The fix is to enable builders to build enough housing, and not just single family detached housing, by removing regulations which allow NIMBY-ism. At the same time, prevent investors from hoarding houses and jacking up the prices. I find it similar to scalping GPU's and reselling them for more money, which was a common practice in the past few years during the chip shortage and crypto mining boom. This kind of investment provides very little value to consumers, and in my view only serves to extract money from the poor to the rich.
LOL, I wish. Renting in Munich for enough money that I'll never be able to save enough for a downpayment. If I ever want to own my home, I'll have to move to the German equivalent of Alabama, with all the issues that come with that.
> The fix is to enable builders to build enough housing, and not just single family detached housing, by removing regulations which allow NIMBY-ism.

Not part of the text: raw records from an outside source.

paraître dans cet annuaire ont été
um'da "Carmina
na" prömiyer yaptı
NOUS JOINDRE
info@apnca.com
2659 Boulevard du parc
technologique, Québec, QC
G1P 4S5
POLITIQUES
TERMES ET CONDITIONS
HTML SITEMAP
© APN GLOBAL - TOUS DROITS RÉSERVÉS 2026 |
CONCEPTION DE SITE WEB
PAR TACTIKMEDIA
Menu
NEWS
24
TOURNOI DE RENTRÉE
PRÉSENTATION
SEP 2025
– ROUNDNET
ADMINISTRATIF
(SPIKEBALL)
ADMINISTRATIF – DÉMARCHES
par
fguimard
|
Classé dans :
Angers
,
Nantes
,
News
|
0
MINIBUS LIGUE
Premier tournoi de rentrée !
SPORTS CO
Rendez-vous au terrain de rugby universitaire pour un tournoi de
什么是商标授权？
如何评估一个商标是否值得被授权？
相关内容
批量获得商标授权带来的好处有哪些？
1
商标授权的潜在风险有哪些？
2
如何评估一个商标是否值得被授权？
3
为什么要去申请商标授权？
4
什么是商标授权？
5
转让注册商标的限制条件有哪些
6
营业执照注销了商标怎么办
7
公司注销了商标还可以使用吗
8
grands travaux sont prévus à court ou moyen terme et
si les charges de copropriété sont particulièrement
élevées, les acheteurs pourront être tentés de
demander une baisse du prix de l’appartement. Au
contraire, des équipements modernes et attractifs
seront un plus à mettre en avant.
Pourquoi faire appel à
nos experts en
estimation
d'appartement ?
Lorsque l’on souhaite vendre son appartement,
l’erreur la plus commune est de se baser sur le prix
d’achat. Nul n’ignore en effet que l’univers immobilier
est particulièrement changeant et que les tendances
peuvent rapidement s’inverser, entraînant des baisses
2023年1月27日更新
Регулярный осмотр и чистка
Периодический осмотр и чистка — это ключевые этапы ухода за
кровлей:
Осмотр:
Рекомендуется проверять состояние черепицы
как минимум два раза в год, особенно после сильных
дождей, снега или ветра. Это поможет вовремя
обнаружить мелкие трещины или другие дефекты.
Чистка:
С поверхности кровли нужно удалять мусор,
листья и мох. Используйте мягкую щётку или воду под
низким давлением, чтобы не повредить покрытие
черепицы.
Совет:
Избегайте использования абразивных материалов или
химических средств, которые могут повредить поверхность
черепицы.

Where? Seriously, where?! Urban areas literally don't have enough space left any more to build any kind of building at affordable prices (plot values have sometimes doubled over four years here [1]), not to mention the associated followup costs of high-density populations (you need expensive subways as public transport at some point, denser / more anonymous populations leading to lower societal cohesion and rising crime as a result) or the fact that most urban areas simply are unsustainable regarding climate change in the long term (no trees to provide shade = lots of heat).

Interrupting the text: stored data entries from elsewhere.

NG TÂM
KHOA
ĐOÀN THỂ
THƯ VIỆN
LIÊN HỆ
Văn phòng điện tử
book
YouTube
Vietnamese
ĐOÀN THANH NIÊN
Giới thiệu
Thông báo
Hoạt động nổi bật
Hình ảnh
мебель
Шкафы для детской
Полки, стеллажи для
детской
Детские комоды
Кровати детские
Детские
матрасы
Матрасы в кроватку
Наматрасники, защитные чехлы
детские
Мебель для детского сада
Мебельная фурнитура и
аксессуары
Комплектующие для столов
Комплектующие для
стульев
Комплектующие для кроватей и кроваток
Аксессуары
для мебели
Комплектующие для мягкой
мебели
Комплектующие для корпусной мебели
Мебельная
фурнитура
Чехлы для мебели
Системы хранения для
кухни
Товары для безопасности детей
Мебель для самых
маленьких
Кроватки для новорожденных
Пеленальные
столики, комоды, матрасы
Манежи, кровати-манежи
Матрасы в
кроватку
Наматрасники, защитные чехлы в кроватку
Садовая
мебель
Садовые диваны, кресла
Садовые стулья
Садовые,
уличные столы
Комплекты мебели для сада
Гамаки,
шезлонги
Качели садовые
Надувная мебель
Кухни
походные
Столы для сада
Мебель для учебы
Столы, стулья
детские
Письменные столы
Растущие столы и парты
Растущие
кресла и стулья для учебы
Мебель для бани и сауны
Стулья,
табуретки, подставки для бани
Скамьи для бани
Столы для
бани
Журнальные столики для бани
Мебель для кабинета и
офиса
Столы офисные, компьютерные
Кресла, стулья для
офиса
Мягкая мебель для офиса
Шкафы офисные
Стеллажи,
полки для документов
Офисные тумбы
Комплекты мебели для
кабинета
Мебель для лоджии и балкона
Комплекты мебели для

[1] https://www.sueddeutsche.de/muenchen/muenchen-grundstueckspr...
Agricultural land here in the Netherlands sells at 6 euro per m2. With a single stroke of a pen that ground can become 300 euro per m2, when the municipality decides you can build a house there.

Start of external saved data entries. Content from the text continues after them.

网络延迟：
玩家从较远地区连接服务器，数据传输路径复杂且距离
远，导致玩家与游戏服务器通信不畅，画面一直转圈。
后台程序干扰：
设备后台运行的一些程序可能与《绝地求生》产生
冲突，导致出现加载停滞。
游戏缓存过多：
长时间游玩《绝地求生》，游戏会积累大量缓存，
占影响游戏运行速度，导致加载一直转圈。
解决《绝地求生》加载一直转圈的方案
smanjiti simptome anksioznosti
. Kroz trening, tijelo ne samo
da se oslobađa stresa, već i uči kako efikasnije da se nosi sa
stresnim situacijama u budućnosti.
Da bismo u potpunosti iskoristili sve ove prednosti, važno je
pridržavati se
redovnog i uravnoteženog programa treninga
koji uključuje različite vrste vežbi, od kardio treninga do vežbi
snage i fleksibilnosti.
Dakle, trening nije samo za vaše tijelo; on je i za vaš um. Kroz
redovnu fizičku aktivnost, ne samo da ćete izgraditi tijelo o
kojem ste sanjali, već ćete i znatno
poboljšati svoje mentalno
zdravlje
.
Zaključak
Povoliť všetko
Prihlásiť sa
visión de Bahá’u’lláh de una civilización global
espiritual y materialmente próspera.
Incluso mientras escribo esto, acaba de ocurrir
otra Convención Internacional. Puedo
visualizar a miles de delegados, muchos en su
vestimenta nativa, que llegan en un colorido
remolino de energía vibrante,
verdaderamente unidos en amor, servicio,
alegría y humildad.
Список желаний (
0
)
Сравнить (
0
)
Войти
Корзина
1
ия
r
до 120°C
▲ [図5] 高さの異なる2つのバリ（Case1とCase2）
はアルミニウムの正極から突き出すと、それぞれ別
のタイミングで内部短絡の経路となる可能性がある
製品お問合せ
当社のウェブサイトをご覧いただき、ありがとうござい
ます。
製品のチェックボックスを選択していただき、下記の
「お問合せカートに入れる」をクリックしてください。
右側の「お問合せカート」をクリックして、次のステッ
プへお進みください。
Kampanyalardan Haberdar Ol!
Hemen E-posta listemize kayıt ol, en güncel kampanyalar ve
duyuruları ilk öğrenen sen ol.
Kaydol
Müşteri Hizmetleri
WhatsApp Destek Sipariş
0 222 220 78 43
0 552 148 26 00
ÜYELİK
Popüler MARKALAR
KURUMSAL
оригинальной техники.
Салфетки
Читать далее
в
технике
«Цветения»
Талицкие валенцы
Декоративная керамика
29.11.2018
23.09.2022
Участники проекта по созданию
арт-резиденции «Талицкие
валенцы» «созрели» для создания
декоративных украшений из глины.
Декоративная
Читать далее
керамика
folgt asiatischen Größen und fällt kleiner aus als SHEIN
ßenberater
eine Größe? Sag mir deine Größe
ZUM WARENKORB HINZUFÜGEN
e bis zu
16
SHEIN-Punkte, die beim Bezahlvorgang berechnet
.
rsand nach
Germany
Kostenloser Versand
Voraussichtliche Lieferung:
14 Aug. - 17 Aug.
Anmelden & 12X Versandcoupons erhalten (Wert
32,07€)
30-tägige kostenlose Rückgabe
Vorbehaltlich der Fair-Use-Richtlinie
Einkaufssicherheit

Same process in Germany. There is more than enough space. Problem is the price of plots is kept artificially high by municipalities, because they rely on the easy money it provides to finance their projects.
Hard disagree here. Munich, Berlin and Hamburg simply don't have much land in their borders any more. In Munich, we only have two major unpopulated areas left - the SEM Nord (900 ha, 50.000 people) and SEM Nordost (600 ha, 30.000 people) [1], and the currently under construction projects Freiham (25.000 people) and Bayernkaserne (15.000 people).
The opposition to these projects does have valid points, too: a city as large as Munich absolutely needs recreational areas for the populace as well as green areas for micro-climate and recreation, and the amount of both is really really low - the traffic to the existing lakes or the nearby Bavarian Alps is already immense and the areas are all struggling with the regional-tourist population issues like overcrowded trains, trash being left everywhere including in natural reserves or on farm land [2], overcrowded parking lots and vandalism [3], leading to sometimes outright violence against tourists from Munich [4].
"Just build more dense housing" may sound like an easy way out, but (too) dense housing has immense followup costs as well as all these people have to have other options in their lives than slave away as corporate drones and sleep. Otherwise, you end up with Japan-style psychological issues.
[1] https://de.wikipedia.org/wiki/St%C3%A4dtebauliche_Entwicklun...
[2] https://www.abendzeitung-muenchen.de/muenchen/umland/ausflue...
[3] https://www.merkur.de/lokales/region-tegernsee/dasgelbeblatt...
[4] https://www.abendzeitung-muenchen.de/bayern/tourismus-in-bay...
Then again those prices are in dying areas with little going on.
I remember when Mayor DeBlasio (https://en.wikipedia.org/wiki/Bill_de_Blasio) was running for Mayor in NYC. He was hugely against high-rise high-density condos in Brooklyn adjacent (4th Ave) to expensive $2M+ brownstones (incidentally where he lived, in Park Slope!)
He was the "left" candidate and didnt seem to understand the concept of supply and demand. Nor the concept that no every city dweller can afford a $2M brownstone.
The problem is that Left and Right alike wants to perpetuate the system because they are all so fully bought into the system. I'm sure Mayor DeBlasio fully understood the economics here, but supported NIMBYism because he and his money base wants to keep their wealth.
That also means this isnt a left or right issue, its more of a hopeless issue. The only way out is to buy into the system and join them.
This is the short term fix, and I completely agree with you.
The long term fix is, aside from letting local governments make minor regulatory changes to facilitate denser urban construction, to simply do nothing.
Cities are expensive. People will (and are) moving away from HCOL areas because of this. Businesses are adapting (e.g., with remote work) to hire people living in MCOL and LCOL areas. At the same time, new economic agglomerations are springing up in these areas to support growing populations.
Given enough time, two things will happen. Many of these MCOL and LCOL areas will become more expensive. Some will urbanize. Some wont. Second, eventually, people living in the areas that don't urbanize will realize that they actually would enjoy living in a HCOL area. And the cycle will continue.